*** Task data ***
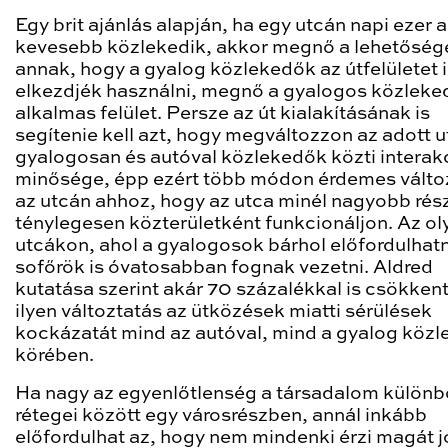
Egy brit ajánlás alapján, ha egy utcán napi ezer 
kevesebb közlekedik, akkor megnő a lehetőség
annak, hogy a gyalog közlekedők az útfelületet i
elkezdjék használni, megnő a gyalogos közleke
alkalmas felület. Persze az út kialakításának is
segítenie kell azt, hogy megváltozzon az adott u
gyalogosan és autóval közlekedők közti interak
minősége, épp ezért több módon érdemes változ
az utcán ahhoz, hogy az utca minél nagyobb rés
ténylegesen közterületként funkcionáljon. Az ol
utcákon, ahol a gyalogosok bárhol előfordulhatn
sofőrök is óvatosabban fognak vezetni. Aldred
kutatása szerint akár 70 százalékkal is csökkent
ilyen változtatás az ütközések miatti sérülések
kockázatát mind az autóval, mind a gyalog köz
körében.
Ha nagy az egyenlőtlenség a társadalom külön
rétegei között egy városrészben, annál inkább
előfordulhat az, hogy nem mindenki érzi magát j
*** End of Task data ***
*Exercise*:
In the copy, every entry must appear exactly as written, and no picture may appear.

*Completed exercise*:
Egy brit ajánlás alapján, ha egy utcán napi ezer 
kevesebb közlekedik, akkor megnő a lehetőség
annak, hogy a gyalog közlekedők az útfelületet i
elkezdjék használni, megnő a gyalogos közleke
alkalmas felület. Persze az út kialakításának is
segítenie kell azt, hogy megváltozzon az adott u
gyalogosan és autóval közlekedők közti interak
minősége, épp ezért több módon érdemes változ
az utcán ahhoz, hogy az utca minél nagyobb rés
ténylegesen közterületként funkcionáljon. Az ol
utcákon, ahol a gyalogosok bárhol előfordulhatn
sofőrök is óvatosabban fognak vezetni. Aldred
kutatása szerint akár 70 százalékkal is csökkent
ilyen változtatás az ütközések miatti sérülések
kockázatát mind az autóval, mind a gyalog köz
körében.
Ha nagy az egyenlőtlenség a társadalom külön
rétegei között egy városrészben, annál inkább
előfordulhat az, hogy nem mindenki érzi magát j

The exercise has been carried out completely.